22. A process for oxidizing arylsulfides to arylsulfoxides wherein the aryl sulfide is a substituent group on a heteroaromatic nitrogen containing ring system, which process comprises treating said arylsulfide with sodium or potassium persulfate in aqeuous acetic acid to yield the corresponding aryl sulfoxide derivative; provided that the heteroaromatic ring is other than a 2-(C1-3 alkylsulfidephenyl)-3-(4-pyridyl)-6,7-dihydro-[5H]-pyrrolo-[2,1-a]imidazole ring system when the oxidant is potassium persulfate.

23. The process according to Claim 22 wherein the aryl sulfide is a phenylsulfide moiety.

24. The process according to Claim 23 wherein the aryl sulfide is an alkyl or aryl substituted sulfide.

25. The process according to Claim 24 wherein the alkyl substituted sulfide is methylthio or ethylthio.

26. The process according to Claim 25 wherein the oxidant is potassium persulfate.

27. The process according to Claim 26 wherein the oxidant is sodium persulfate.

28. The process according to Claim 26 or 27 wherein the reaction temperature is from about 0°C to about 60°C.

29. The process according to Claim 22 wherein an additional co-solvent, such as acetone or THF is used.
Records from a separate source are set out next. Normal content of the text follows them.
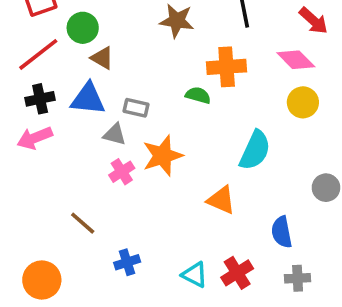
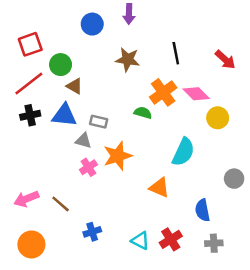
pink diamond: (296, 60) -> (196, 94), moved
orange cross: (227, 67) -> (163, 92), turned -32
pink arrow: (35, 138) -> (26, 199), moved

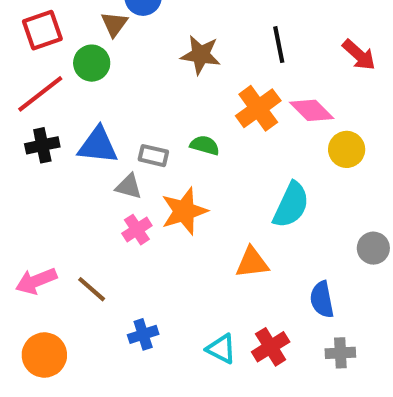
brown triangle: (74, 86) -> (114, 24), moved, turned 36
green semicircle: (143, 113) -> (205, 145), moved
orange triangle: (159, 187) -> (252, 262), turned -30

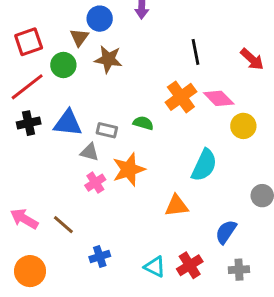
brown star: (201, 55) -> (108, 59), moved
pink arrow: (36, 281) -> (24, 219), turned 52
blue semicircle: (322, 299) -> (226, 232), turned 45

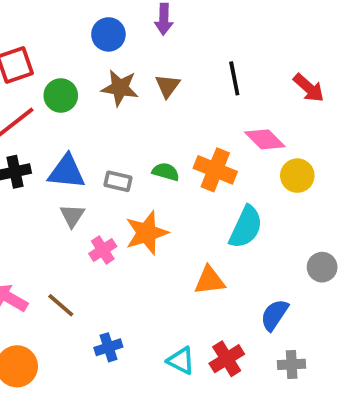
brown triangle: (79, 37) -> (168, 86), moved
orange cross: (181, 97) -> (215, 170), moved, turned -32
gray triangle: (90, 152) -> (72, 216), moved, turned 48

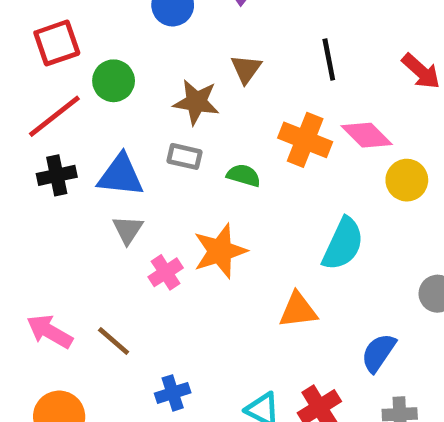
brown star: (120, 88) -> (196, 102), moved
orange cross: (215, 170) -> (305, 140), moved
gray rectangle: (118, 181) -> (184, 156), moved

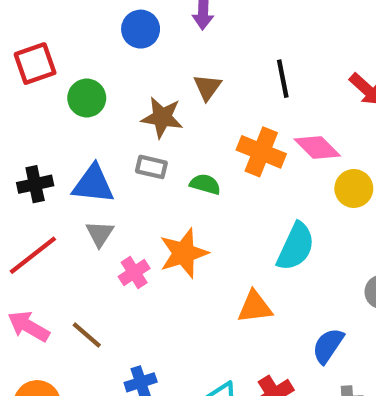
red line: (54, 116) -> (33, 255), moved

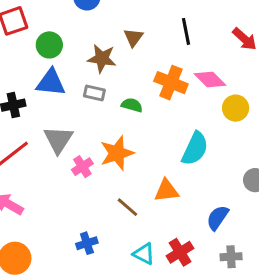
blue triangle: (93, 184) -> (51, 83), moved
gray triangle: (100, 234) -> (58, 140), size x1.5
brown line: (87, 335) -> (127, 207), moved

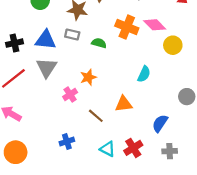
blue triangle: (51, 83) -> (45, 40), moved
cyan semicircle: (195, 149) -> (144, 74), size x0.7
orange star: (117, 153) -> (88, 77), size x0.7
pink cross: (82, 167) -> (70, 94), moved

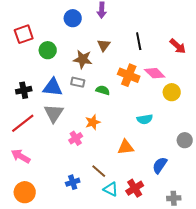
cyan semicircle: (144, 74) -> (145, 119), turned 56
brown line: (96, 116) -> (99, 171), moved
gray cross: (170, 151) -> (174, 198), moved

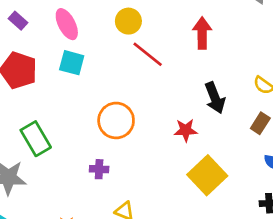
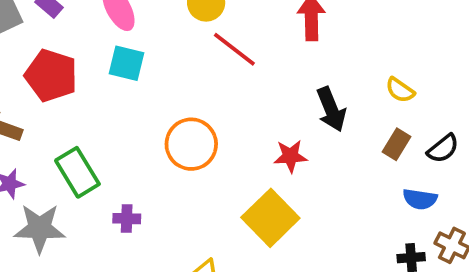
purple cross: (99, 169) -> (127, 219), moved
yellow square: (207, 175) -> (270, 218), moved

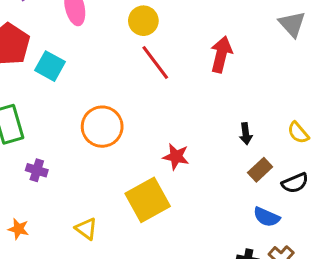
cyan square: (127, 63) -> (50, 66), moved
yellow semicircle: (400, 90) -> (298, 133), moved
black arrow: (331, 109) -> (246, 134), moved, size x0.6

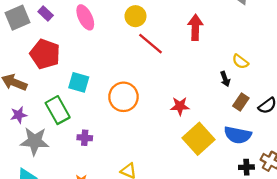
cyan square: (50, 66) -> (79, 82), moved
yellow semicircle: (298, 133) -> (240, 62), moved
yellow square: (148, 200) -> (199, 139), moved
blue semicircle: (267, 217) -> (238, 135), moved, size x1.4

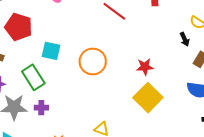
purple cross: (85, 138) -> (41, 108), moved
yellow square: (199, 139) -> (148, 98), moved

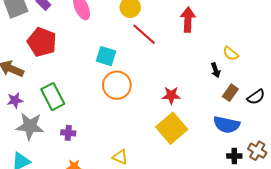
cyan square: (51, 51) -> (106, 56), moved
purple cross: (41, 108) -> (68, 133), moved

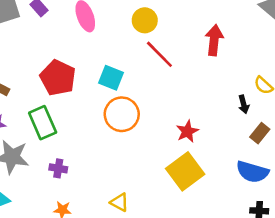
red pentagon: (42, 42) -> (58, 78), moved
red star: (171, 95) -> (187, 131), turned -30

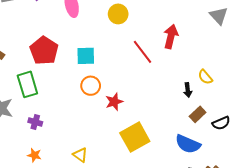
red line: (159, 54) -> (143, 52), moved
cyan square: (111, 78) -> (86, 56), turned -30
orange circle: (122, 114) -> (91, 86), size x0.7
red star: (187, 131) -> (114, 102), moved

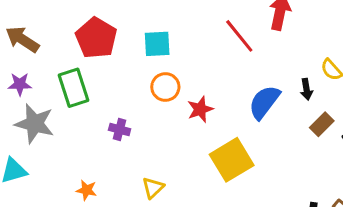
purple cross: (35, 122) -> (120, 130), moved
blue semicircle: (188, 144) -> (264, 102), moved, turned 105
yellow triangle: (80, 155) -> (153, 188), turned 42

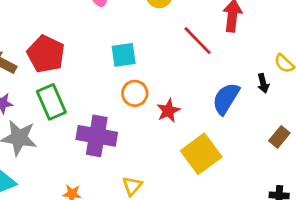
red pentagon: (96, 38) -> (46, 54), moved
brown rectangle: (322, 124) -> (279, 137), moved
purple cross: (120, 130) -> (97, 136), size x2.0

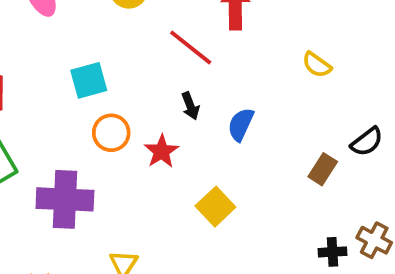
black arrow: (263, 83) -> (190, 106), moved
blue semicircle: (226, 99) -> (241, 124), size x0.7
yellow square: (201, 154) -> (215, 207), size x0.7

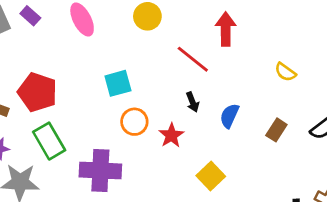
brown rectangle: (323, 169) -> (276, 130), moved

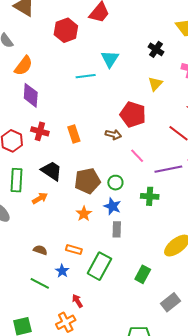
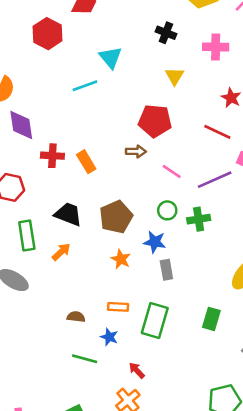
red cross: (40, 131) -> (52, 156), moved
green circle: (115, 183) -> (167, 210), moved

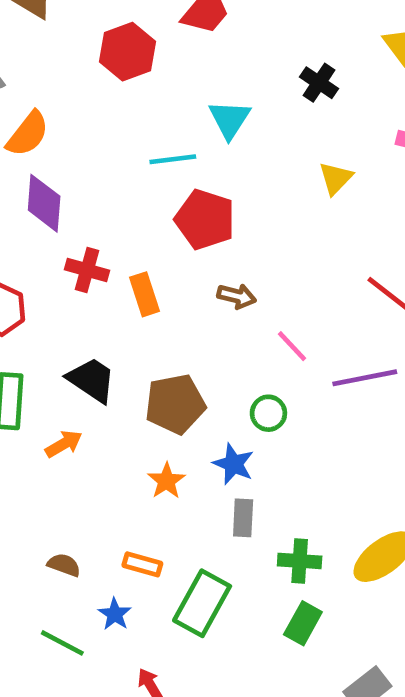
black cross: (166, 33) -> (319, 83), moved
red pentagon: (155, 121) -> (205, 219), moved
green cross: (199, 219) -> (300, 561), moved

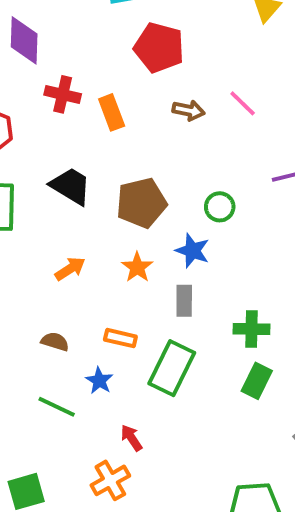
pink line: (292, 346) -> (243, 103), moved
orange arrow: (64, 444) -> (70, 269), moved
gray rectangle: (243, 518) -> (184, 301), moved

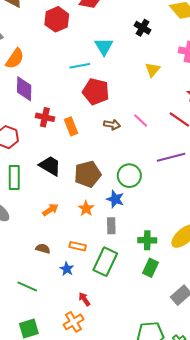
green circle: (220, 207) -> (129, 176), size x1.5
green line: (57, 407) -> (27, 287), moved

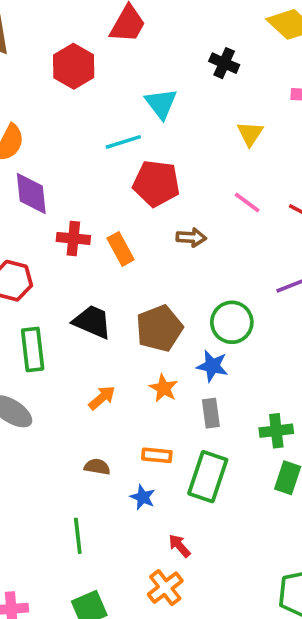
pink line: (141, 120) -> (247, 203), moved
green line: (27, 287) -> (78, 536), turned 66

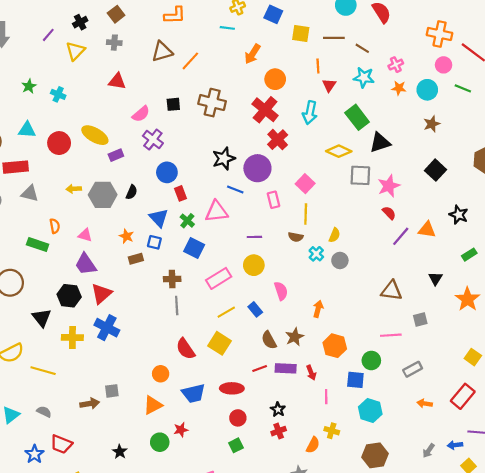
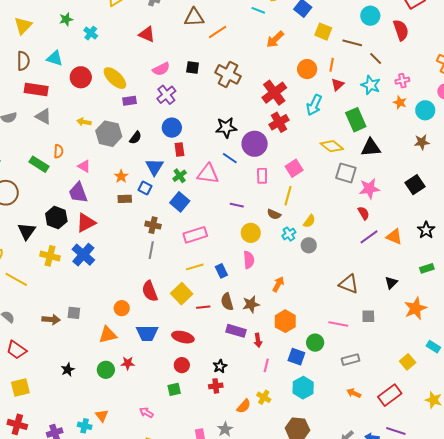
orange circle: (275, 79) -> (307, 69), moved
yellow circle: (254, 265) -> (251, 233), moved
red line: (260, 368) -> (203, 307), moved

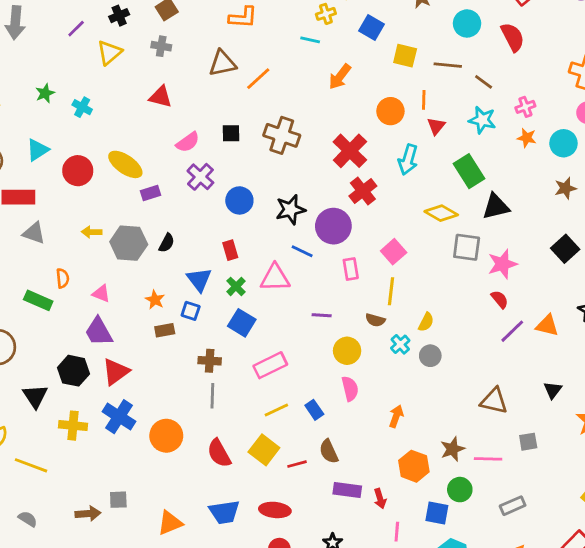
cyan triangle: (55, 58) -> (38, 150), turned -42
blue circle: (172, 128) -> (239, 200), moved
brown star: (251, 304) -> (452, 449), moved
orange circle: (122, 308) -> (166, 436), moved, size x1.5

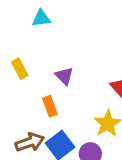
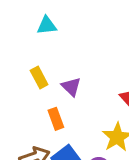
yellow rectangle: (20, 69) -> (39, 77), moved

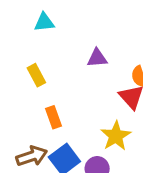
purple triangle: (71, 87) -> (97, 58), moved, turned -50

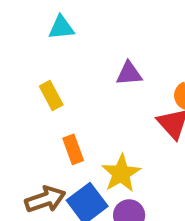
yellow star: (116, 136) -> (121, 173), moved

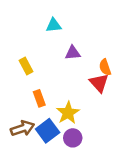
cyan triangle: (61, 28) -> (54, 25), moved

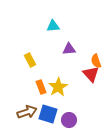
yellow star: (68, 113) -> (58, 87), moved
blue square: (48, 131) -> (48, 114), turned -36

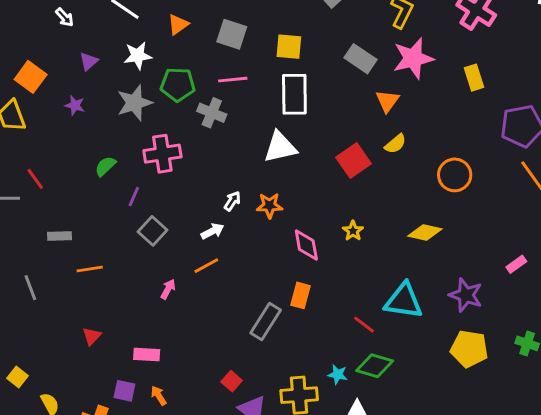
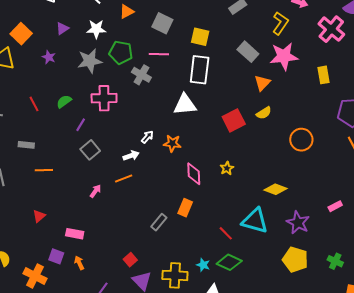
red line: (35, 179) -> (34, 104), moved
yellow diamond: (425, 233) -> (276, 189), moved
gray rectangle: (266, 322) -> (159, 222), size x0.7

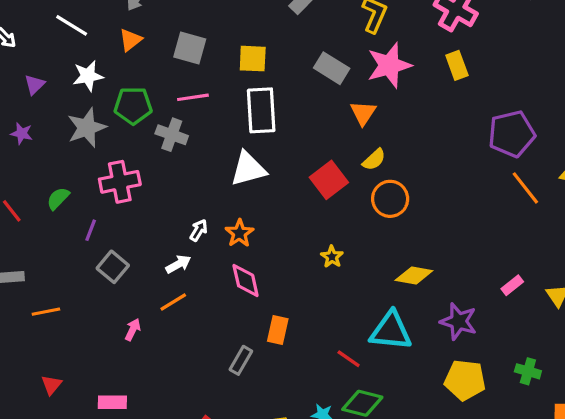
yellow rectangle: (324, 75) -> (457, 65), moved
orange circle: (301, 140) -> (390, 199), moved
orange star: (172, 143) -> (239, 233), turned -30
pink diamond: (194, 174) -> (246, 281), moved

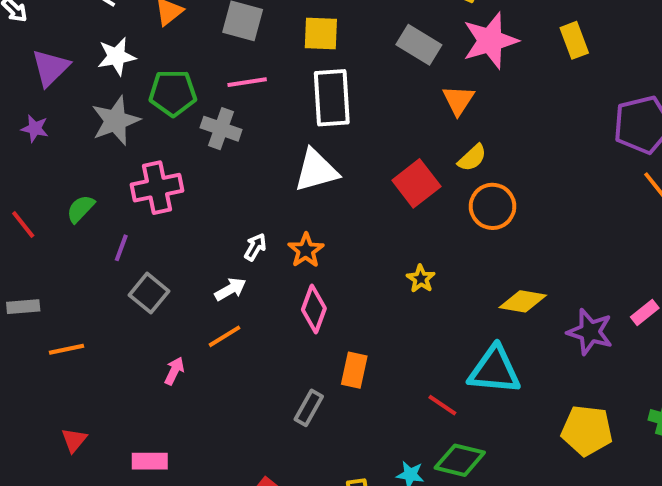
purple triangle: (35, 85) -> (50, 68), size x1.5
pink diamond: (246, 281) -> (314, 309), turned 33
purple star: (459, 321) -> (590, 332), moved

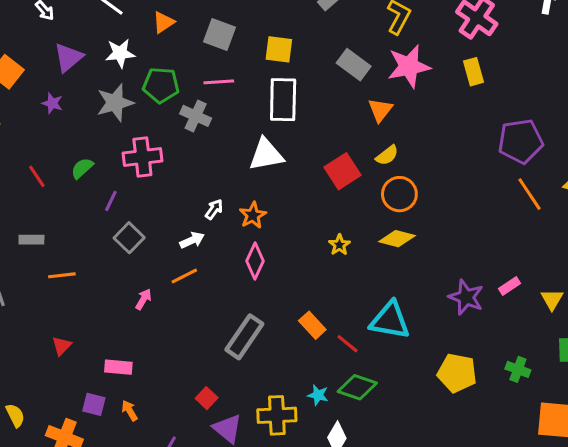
yellow diamond: (523, 301) -> (397, 239), moved
orange rectangle: (354, 370) -> (312, 325), moved, turned -60
gray rectangle: (309, 408) -> (244, 337), size x1.6

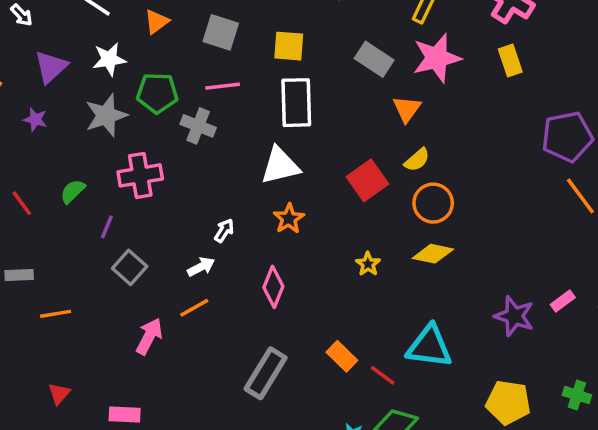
orange star: (253, 215) -> (289, 219), moved
pink arrow: (143, 299) -> (149, 336), size x1.5

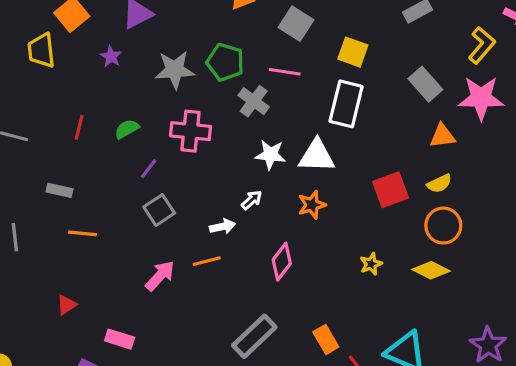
white star: (109, 59) -> (271, 155), moved
orange triangle: (407, 109) -> (442, 136), turned 32
red line: (22, 203) -> (79, 127), turned 35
30. The process according to Claim 22 wherein the heteroaromatic nitrogen containing ring system is selected from pyrrole, pyrazole, imidazole, imidazolididine, pyrazolidine, pyrazoline, morpholine, pyridine, pyrazine, indolizine, indoline, purine, quinoline, isoquinoline, napthyridine, triazole, pyrimidine, piperidine, isoindole, 3H-indole, cinnoline, carbazole, phenanthradine. phenazine, isothiazole, imidazo[1,2-b]-[1,2,4]triazine, triazine, pyridazine,6,7-dihydro-[5H]-pyrrolo[2,1-a]imidazole, 2,3-dihydroimidazo[2,1-b]-thiazole, imidazo[2,1-b]thiazole; 2,3,4,5 tetrahydro-imidazo-[2,1-b]thiazole, imidazo[2,1-b]oxazole, imidazo[1,2-a]pyridine; 5,6,7,8-tetrahydroimidazo-[1,2-a]pyridine, or a imidazo[1,2-a]pyrimidine ring system.

31. The process according to Claim 22 wherein the oxidant is sodium persulfate and the heteroaromatic nitrogen containing ring, is 3-(4-pyridyl)-6,7-dihydro-[5H]pyrrolo-[2,1-a]imidazole ring and the aryl sulide is 2-methylthiophenyl or 2-propylthiophenyl.